■ Work request:
The answer should be a faithful retyping of the records that follow, pictures excluded.

■ Transcribed page contents:
*****
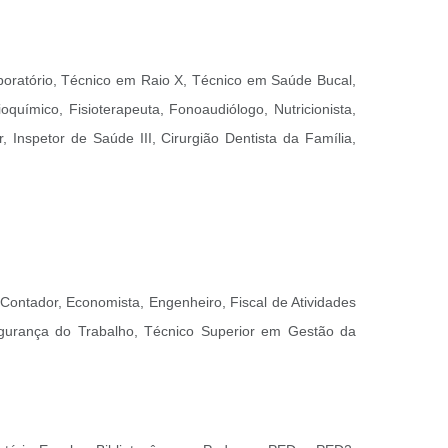
aboratório, Técnico em Raio X, Técnico em Saúde Bucal,
oquímico, Fisioterapeuta, Fonoaudiólogo, Nutricionista,
, Inspetor de Saúde III, Cirurgião Dentista da Família,
o, Contador, Economista, Engenheiro, Fiscal de Atividades
Segurança do Trabalho, Técnico Superior em Gestão da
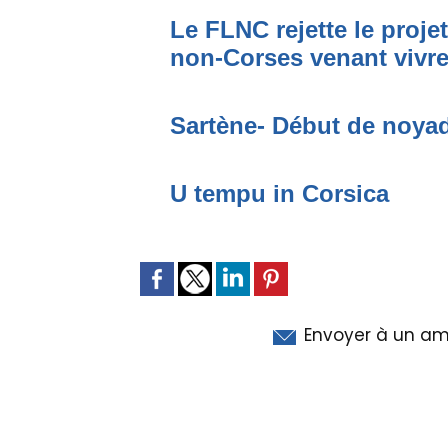
Le FLNC rejette le proje
non-Corses venant vivre 
Sartène- Début de noya
U tempu in Corsica
Envoyer à un am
*****
■ Response to the exercise:
aboratório, Técnico em Raio X, Técnico em Saúde Bucal,
oquímico, Fisioterapeuta, Fonoaudiólogo, Nutricionista,
, Inspetor de Saúde III, Cirurgião Dentista da Família,
o, Contador, Economista, Engenheiro, Fiscal de Atividades
Segurança do Trabalho, Técnico Superior em Gestão da
Le FLNC rejette le proje
non-Corses venant vivre 
Sartène- Début de noya
U tempu in Corsica
Envoyer à un am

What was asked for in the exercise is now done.